## TASK TO CARRY OUT
Without pictures, retype the following entries exactly.

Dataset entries
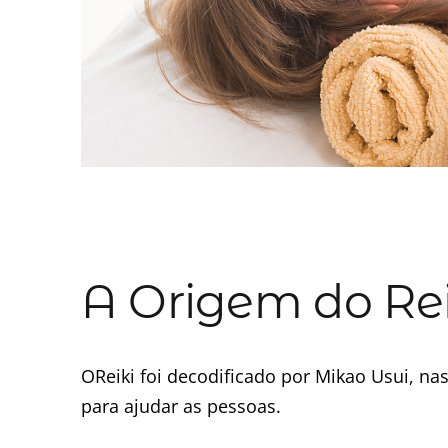
A Origem do Rei
OReiki foi decodificado por Mikao Usui, na
para ajudar as pessoas.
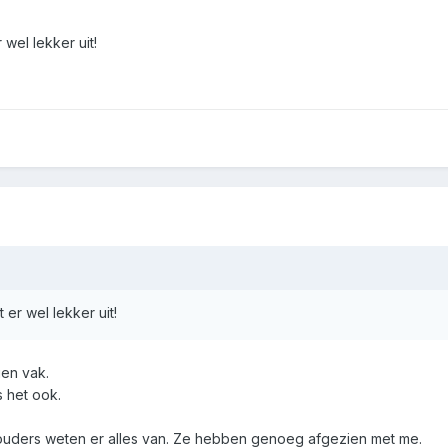
 wel lekker uit!
t er wel lekker uit!
gen vak.
is het ook.
 ouders weten er alles van. Ze hebben genoeg afgezien met me.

## RESULT OF THIS TASK
A Origem do Rei
OReiki foi decodificado por Mikao Usui, na
para ajudar as pessoas.
 wel lekker uit!
t er wel lekker uit!
gen vak.
is het ook.
 ouders weten er alles van. Ze hebben genoeg afgezien met me.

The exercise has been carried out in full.